Some CEO moves occurred like at Nutanix, Igneous, Infinidat, Panzura or Hitachi Vantara. We clearly hesitate to mention Nutanix as it’s not a storage vendor but more a HCI one and we all know that HCI includes storage, network and host applications being a convergence platform. Rubrik finally just acquired the Igneous’ assets. Panzura CEO left following the acquisition by the financial firm Profile Capital Management.

We must mention new VC rounds with for instance $479 million for Snowflake, $250 million for Cohesity, $125 million for Qumulo, $100 million for VAST Data, $50 million for OwnBackup, $37 million for Firebolt, $34 million for SoftIron, $9 million for Model9 and a mysterious round for Infinidat.

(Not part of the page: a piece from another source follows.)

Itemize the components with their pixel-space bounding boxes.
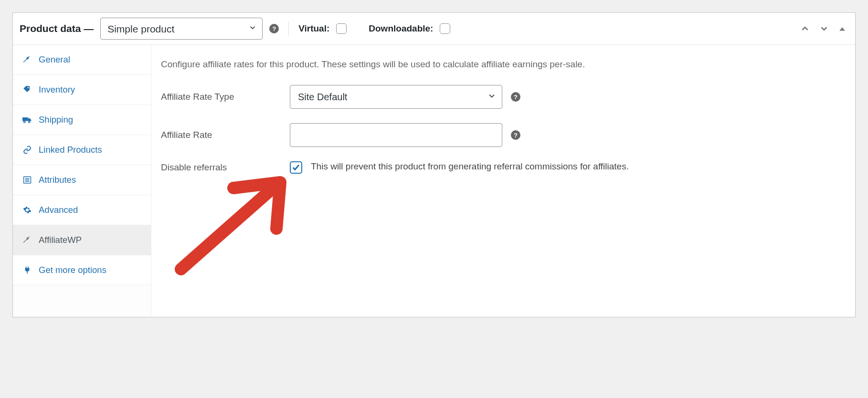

Some considerations happened as well triggered or accelerated for some of them by the Covid-19. Normal companies became fragile and fragile ones became on the edge and even got bankrupt. Some companies who exist for more than 10 years, not yet profitable, continue to raise money to survive, and some VCs seem to believe – again – in miracles. This situation generated some opportunities as some companies represent now real bargains, and some potential acquirers love that… We determined around 20 M&As this year for a total value of $100 billion as we include large ones sometimes considered at the edge. But these movements illustrate the business climate and exit opportunities.

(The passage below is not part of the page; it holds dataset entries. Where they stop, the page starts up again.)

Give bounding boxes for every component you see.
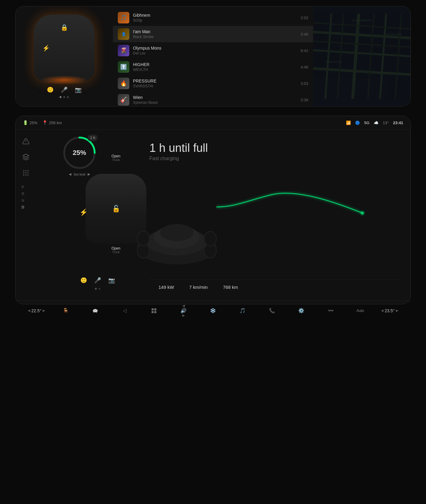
car-control-icons[interactable]: 🙂 🎤 📷	[80, 277, 115, 284]
auto-label-area: Auto	[345, 309, 375, 313]
song-title: Wien	[133, 95, 297, 100]
svg-point-27	[27, 172, 29, 173]
music-icon-2[interactable]: 🎵	[228, 301, 257, 320]
range-value: 768 km	[223, 285, 238, 290]
song-artist: Black Strobe	[133, 35, 297, 39]
list-item[interactable]: 🎸 Wien Syberian Beast 3:39	[113, 92, 313, 106]
battery-status: 🔋 25%	[23, 120, 37, 125]
seat-icon-2[interactable]: 🪑	[51, 301, 81, 320]
list-item[interactable]: ⬆️ HIGHER WEVLTH 4:48	[113, 59, 313, 75]
apps-icon-2[interactable]	[139, 301, 169, 320]
gear-selector: P R N D	[20, 184, 50, 210]
svg-point-30	[27, 174, 29, 176]
song-title: Gibhnem	[133, 13, 297, 18]
range-icon: 📍	[42, 120, 47, 125]
car-glow	[40, 75, 89, 85]
top-card: 🔒 ⚡ 🙂 🎤 📷 🎵 Gibhnem Si33p 2:02 👤	[15, 6, 411, 107]
chevron-left-icon[interactable]: ◀	[381, 309, 383, 313]
song-duration: 4:48	[301, 65, 308, 69]
svg-rect-48	[154, 308, 156, 310]
svg-marker-21	[23, 154, 29, 157]
car-controls[interactable]: 🙂 🎤 📷	[47, 86, 82, 93]
svg-point-26	[25, 172, 26, 173]
layers-icon[interactable]	[20, 152, 31, 163]
song-thumbnail: 🎸	[118, 94, 129, 106]
page-dots	[60, 96, 69, 98]
list-item[interactable]: 🎵 Gibhnem Si33p 2:02	[113, 9, 313, 26]
song-duration: 3:39	[301, 98, 308, 102]
charging-bolt-icon: ⚡	[79, 208, 88, 216]
song-info: I'am Man Black Strobe	[133, 29, 297, 39]
chevron-right-icon[interactable]: ▶	[43, 309, 45, 313]
dot-3	[67, 96, 69, 98]
charge-info: 1 h until full Fast charging	[149, 142, 401, 161]
song-artist: Def Lev	[133, 51, 297, 55]
svg-rect-50	[154, 311, 156, 313]
battery-icon: 🔋	[23, 120, 28, 125]
car-icon-2[interactable]	[81, 301, 110, 320]
song-info: Olympus Mons Def Lev	[133, 46, 297, 55]
svg-point-42	[361, 212, 364, 214]
volume-control-2[interactable]: ◀ 🔊 ▶	[169, 301, 198, 320]
gear-r[interactable]: R	[20, 191, 50, 197]
range-km: 256 km	[49, 121, 62, 125]
dot-a	[95, 288, 97, 290]
svg-point-22	[23, 170, 24, 171]
energy-icon-2[interactable]: 〰️	[316, 301, 346, 320]
chevron-right-icon[interactable]: ▶	[396, 309, 398, 313]
settings-icon-2[interactable]: ⚙️	[287, 301, 316, 320]
temp-right-charging[interactable]: ◀ 23.5° ▶	[375, 301, 404, 320]
until-full-text: 1 h until full	[149, 142, 401, 155]
svg-rect-46	[96, 312, 97, 313]
camera-icon[interactable]: 📷	[75, 86, 82, 93]
gear-p[interactable]: P	[20, 184, 50, 190]
svg-point-40	[204, 231, 216, 246]
temp-left-charging[interactable]: ◀ 22.5° ▶	[22, 301, 51, 320]
open-front-label: Open	[111, 246, 120, 250]
svg-text:Draug.Gynimas: Draug.Gynimas	[325, 60, 342, 63]
open-front-area[interactable]: Open Trunk	[111, 246, 120, 254]
song-info: HIGHER WEVLTH	[133, 62, 297, 72]
temp-right-val: 23.5°	[385, 308, 395, 313]
open-trunk-area[interactable]: Open Trunk	[111, 154, 120, 162]
header-right: 📶 🔵 5G ☁️ 13° 23:41	[346, 121, 403, 125]
car-cable-visual	[149, 161, 401, 279]
mic-icon[interactable]: 🎤	[61, 86, 68, 93]
song-artist: Syberian Beast	[133, 100, 297, 105]
warning-icon[interactable]	[20, 136, 31, 147]
svg-point-24	[27, 170, 29, 171]
smiley-icon[interactable]: 🙂	[47, 86, 54, 93]
list-item[interactable]: 🌋 Olympus Mons Def Lev 8:42	[113, 42, 313, 59]
grid-dots-icon[interactable]	[20, 167, 31, 178]
song-list: 🎵 Gibhnem Si33p 2:02 👤 I'am Man Black St…	[113, 6, 313, 106]
speed-value: 7 km/min	[189, 285, 208, 290]
gear-n[interactable]: N	[20, 198, 50, 203]
list-item[interactable]: 👤 I'am Man Black Strobe 3:40	[113, 26, 313, 42]
cloud-icon: ☁️	[374, 121, 379, 125]
wifi-icon: 📶	[346, 121, 351, 125]
song-artist: SVARDSTAI	[133, 84, 297, 88]
ac-icon-2[interactable]: ❄️	[198, 301, 228, 320]
list-item[interactable]: 🔥 PRESSURE SVARDSTAI 3:03	[113, 75, 313, 92]
left-sidebar: P R N D	[16, 130, 55, 301]
unlock-icon: 🔓	[112, 205, 120, 213]
lock-icon: 🔒	[61, 24, 68, 31]
chevron-left-icon[interactable]: ◀	[28, 309, 30, 313]
open-trunk-label: Open	[111, 154, 120, 158]
camera-icon-2[interactable]: 📷	[108, 277, 115, 284]
clock-display: 23:41	[393, 121, 403, 125]
smiley-icon-2[interactable]: 🙂	[80, 277, 87, 284]
charging-stats: 149 kW 7 km/min 768 km	[149, 279, 401, 295]
mic-icon-2[interactable]: 🎤	[94, 277, 101, 284]
phone-icon-2[interactable]: 📞	[257, 301, 287, 320]
page-dots-charging	[95, 288, 100, 290]
svg-rect-45	[93, 312, 94, 313]
svg-point-25	[23, 172, 24, 173]
car-top-view: 🔒 ⚡	[34, 15, 95, 82]
trunk-sub-label: Trunk	[111, 158, 120, 162]
song-info: Wien Syberian Beast	[133, 95, 297, 105]
gear-d[interactable]: D	[20, 205, 50, 210]
battery-percent: 25%	[30, 121, 37, 125]
navigation-icon-2[interactable]: ◁	[110, 301, 139, 320]
song-thumbnail: 🎵	[118, 12, 129, 23]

By transaction value descending order when we know it, then no specific order:

  • Nvidia acquired ARM for $40 billion, completed Mellanox acquisition launched in 2019 and swallowed SwiftStack,
  • AMD acquired Xilinx for $35 billion,
  • Marvell got Inphi for $10 billion,
  • SK Hynix bought Intel memory business for $9 billion,
  • Insight Partners acquired its portfolio company Veeam for $5 billion, and Veeam itself acquired Kasten for $150 million, an other Insight portfolio company,
  • Pure Storage acquired Portworx for $370 million,
  • VMware acquired Datrium,
  • Quantum acquired the ActiveScale product line form Western Digital and more recently Square Box Systems for its CatDV software,
  • Rubrik acquired Igneous assets,
  • Google acquired Actifio,
  • Profile Capital Management acquired Panzura,
  • StorCentric acquired Violin Systems,
  • Zix acquired CloudAlly,
  • SUSE acquired Rancher Labs,
  • NetApp acquired Spot, Talon Storage and CloudJumper,
  • OVHcloud acquired OpenIO and Exten Technologies

Also some other projects confirmed their interest like DNA storage with players like Twist Bioscience or Catalog. And more recently a DNA Alliance was founded by Microsoft, Western Digital, Illumina and Twist Bioscience plus normal members like Ansa Biotechnologies, Catalog, The Claude Nobs Foundation (Montreux Jazz Digital Project), DNA Script, EPFL (École Polytechnique Fédérale de Lausanne), Cultural Heritage & Innovation Center (Montreux Jazz Digital Project), ETH Zurich, The Swiss Federal Institute of Technology in Zurich (Switzerland), imec, Iridia, Molecular Assemblies and Molecular Information Systems Lab at the University of Washington. DNA storage seems to be hot, since January 1, 2020, the Twist Bioscience Nasdaq ticket has been multiplied by 7 in other words +600%.

In the following quarters, we’ll scrutinize some companies in their respective domain of excellence: Atempo, AWS, Backblaze, Catalog, Cohesity, Cloudian, CTera Networks, DDN, Dell, Fungible, Google Cloud, Hitachi Vantara, HYCU, IBM including Red Hat, Infinidat, Intel, Lightbits Labs, Micron, Microsoft Azure, MinIO, Nasuni, Nebulon, NetApp, Nvidia, Pavilion Data Systems, Pure Storage with Portworx, Quantum, Qumulo, Robin.IO, RStor, Rubrik, SoftIron, Spectra Logic, StorCentric, StorONE, StorPool, VAST Data, Veeam, VMware, Wasabi and WekaIO.